Health & Fitness
Blog: Big Trouble in Little Mouths
Early visits to the pediatric dentist and their collaborative relationship with pediatric physicians can make a huge difference in your child's future. It's NEVER too early for a first visit.

So last Friday, newest practice team member Susan and I visited Temple City Christian Preschool for some pre-K dental screening and when TCDC and TCCP get together, watch out!
The kids were great and the staff was about as warm and reassuring as hot chocolate and a cold winter morning (like when we’re sub-60 degrees Fahrenheit around here.)
We’ve been checking the young scholars at Christian Preschool for several years now and with each successive appearance I’m feeling like some kind of front man for local orthodontists.
I’ve done dental screenings in local schools for years and the only difference I’ve seen in Temple City schools, as opposed to Third World jungle classrooms, is the jungle kids are totally adapted to their environment and don’t need orthodontists.
Here in the valley of allergens, we have an epidemic. At TCCP, at least 80% of the children I saw should start orthodontic care as early as age six.
Yeah, there were the usual several thumb-sucking generated open bites and some crowded primary teeth (meaning the adult teeth would also be crowded) BUT for every five young patients, four already had skeletal development discrepancies.
The developmental challenges showed up as narrow arches, steep palates, uneven profiles, and overbites that made lower anterior teeth virtually invisible in a closed mouth.
The cause of the distorted anatomical development is most often allergies. When a young immune system responds to allergies tonsils and adenoids get big and the airway disappears. What follows is adaptive swallowing and breathing that impacts oral and facial development, not to mention cognitive development and growth in general.

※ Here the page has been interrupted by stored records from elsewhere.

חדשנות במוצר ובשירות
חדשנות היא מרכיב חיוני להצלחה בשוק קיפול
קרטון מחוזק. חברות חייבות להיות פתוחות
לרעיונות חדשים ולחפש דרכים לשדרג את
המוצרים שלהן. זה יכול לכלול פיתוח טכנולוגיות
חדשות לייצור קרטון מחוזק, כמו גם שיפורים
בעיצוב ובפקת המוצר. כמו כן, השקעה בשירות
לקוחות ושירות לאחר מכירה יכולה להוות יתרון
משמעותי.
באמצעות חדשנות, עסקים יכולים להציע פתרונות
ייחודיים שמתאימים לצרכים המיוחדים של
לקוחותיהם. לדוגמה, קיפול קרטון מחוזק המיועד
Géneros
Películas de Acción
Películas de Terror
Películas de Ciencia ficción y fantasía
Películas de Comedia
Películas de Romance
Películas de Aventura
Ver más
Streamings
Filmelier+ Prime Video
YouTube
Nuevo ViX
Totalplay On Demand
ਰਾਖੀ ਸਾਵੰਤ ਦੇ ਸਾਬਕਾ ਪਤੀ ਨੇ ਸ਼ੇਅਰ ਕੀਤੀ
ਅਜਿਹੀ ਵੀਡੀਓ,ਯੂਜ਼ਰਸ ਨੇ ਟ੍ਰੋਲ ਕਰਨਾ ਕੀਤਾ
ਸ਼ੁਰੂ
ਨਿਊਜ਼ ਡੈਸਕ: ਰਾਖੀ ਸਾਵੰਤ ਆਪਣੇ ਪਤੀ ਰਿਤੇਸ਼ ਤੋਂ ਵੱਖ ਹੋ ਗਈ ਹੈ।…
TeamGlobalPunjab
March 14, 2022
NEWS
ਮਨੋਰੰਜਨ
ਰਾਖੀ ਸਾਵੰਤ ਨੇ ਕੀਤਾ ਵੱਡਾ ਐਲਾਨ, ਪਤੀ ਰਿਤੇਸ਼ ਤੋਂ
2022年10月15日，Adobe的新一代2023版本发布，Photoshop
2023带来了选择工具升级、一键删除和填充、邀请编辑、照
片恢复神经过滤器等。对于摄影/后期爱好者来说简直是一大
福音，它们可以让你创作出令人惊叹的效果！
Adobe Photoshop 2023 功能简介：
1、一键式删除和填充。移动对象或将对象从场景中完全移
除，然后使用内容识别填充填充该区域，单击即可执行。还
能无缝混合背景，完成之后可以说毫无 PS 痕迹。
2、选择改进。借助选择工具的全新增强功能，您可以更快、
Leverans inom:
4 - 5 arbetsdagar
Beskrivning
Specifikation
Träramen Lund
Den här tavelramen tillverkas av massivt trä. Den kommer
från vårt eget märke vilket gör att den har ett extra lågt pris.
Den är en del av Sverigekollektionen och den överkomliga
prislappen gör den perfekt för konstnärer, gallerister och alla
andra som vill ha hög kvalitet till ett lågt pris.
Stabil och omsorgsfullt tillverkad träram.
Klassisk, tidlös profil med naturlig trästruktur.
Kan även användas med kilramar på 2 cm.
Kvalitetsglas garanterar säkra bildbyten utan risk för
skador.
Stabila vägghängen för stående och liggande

When little kids grind their teeth at night (you can hear it), it’s not because their boss is a jerk; their grinding actually helps open the ear canals to help relieve the pressure building up in the airway behind the tongue and soft palate. Like snoring in adults, the grinding is indicative of an ongoing struggle to breathe.

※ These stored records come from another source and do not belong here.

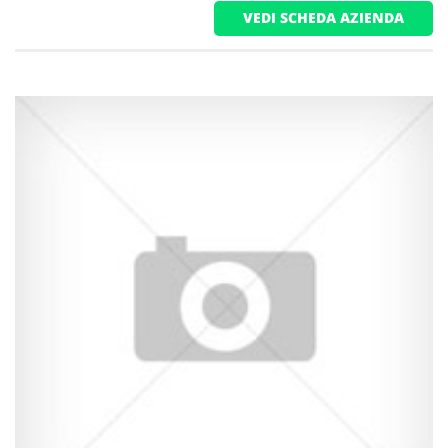
VEDI SCHEDA AZIENDA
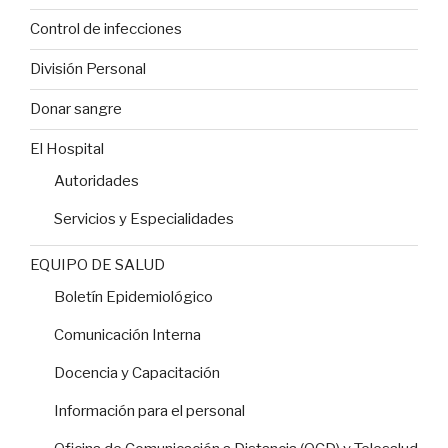
Control de infecciones
División Personal
Donar sangre
El Hospital
Autoridades
Servicios y Especialidades
EQUIPO DE SALUD
Boletín Epidemiológico
Comunicación Interna
Docencia y Capacitación
Información para el personal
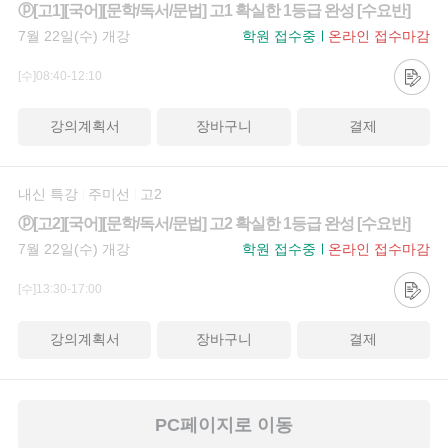
ⓟ[고1][국어][문학/독서/문법] 고1 확실한 1등급 완성 [수요반]
7월 22일(수) 개강
학원 접수중
온라인 접수마감
[수]08:40-12:10
강의계획서
장바구니
결제
내신 특강
주미선
고2
ⓟ[고2][국어][문학/독서/문법] 고2 확실한 1등급 완성 [수요반]
7월 22일(수) 개강
학원 접수중
온라인 접수마감
[수]13:30-17:00
강의계획서
장바구니
결제
PC페이지로 이동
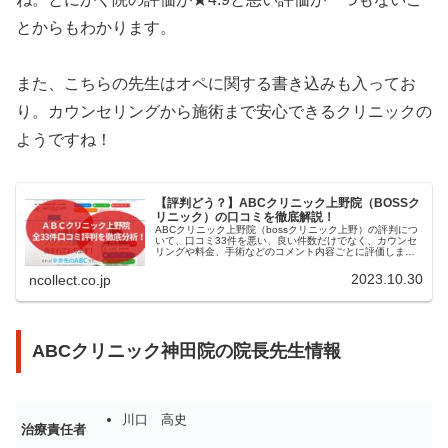
とからもわかります。
また、こちらの先生はオペに関する書き込みも入ってお
り。カウンセリングから施術まで安心できるクリニックの
ようですね！
【評判どう？】ABCクリニック上野院（BOSSク
リニック）の口コミを徹底解説！
ABCクリニック上野院（bossクリニック上野）の評判につ
いて、口コミ33件を悪い、良い件数だけでなく、カウンセ
リングや料金、手術などのコメント内容ごとに評価しまし
た。
2023.10.30
ncollect.co.jp
ABCクリニック神田院の院長先生情報
川口 高史
治療責任者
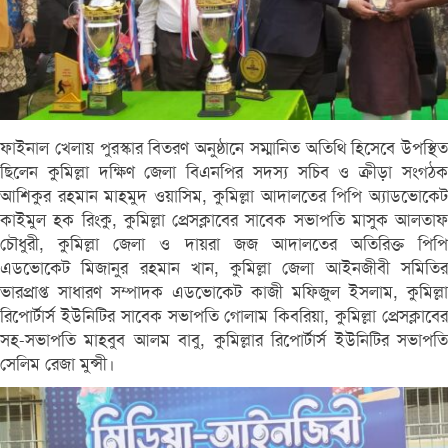
ফাইনাল খেলায় পুরস্কার বিতরণ অনুষ্ঠানে সম্মানিত অতিথি হিসেবে উপস্থিত
ছিলেন কুমিল্লা দক্ষিণ জেলা বিএনপির সদস্য সচিব ও ক্রীড়া সংগঠক
আশিকুর রহমান মাহমুদ ওয়াসিম, কুমিল্লা আদালতের পিপি অ্যাডভোকেট
কাইমুল হক রিংকু, কুমিল্লা প্রেসক্লাবের সাবেক সভাপতি মাসুক আলতাফ
চৌধুরী, কুমিল্লা জেলা ও দায়রা জজ আদালতের অতিরিক্ত পিপি
এডভোকেট মিজানুর রহমান খান, কুমিল্লা জেলা আইনজীবী সমিতির
ভারপ্রাপ্ত সাধারণ সম্পাদক এডভোকেট কাজী মফিজুল ইসলাম, কুমিল্লা
রিপোর্টার্স ইউনিটির সাবেক সভাপতি গোলাম কিবরিয়া, কুমিল্লা প্রেসক্লাবের
সহ-সভাপতি মাহবুব আলম বাবু, কুমিল্লার রিপোর্টার্স ইউনিটির সভাপতি
সেলিম রেজা মুন্সী।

With adults, a comparable condition is obstructive sleep apnea, impacting some 20,000,000 Americans. Untreated adults lose an average eight years of life expectancy. Imagine the consequences for a growing, developing preschooler.
Early visits to the pediatric dentist (Arcadia pediatric Doc Eddie So and San Gabriel’s Toni Chen are awesome) and their collaborative relationship with pediatric physicians can make a huge difference in your child’s future. It’s NEVER too early for a first visit.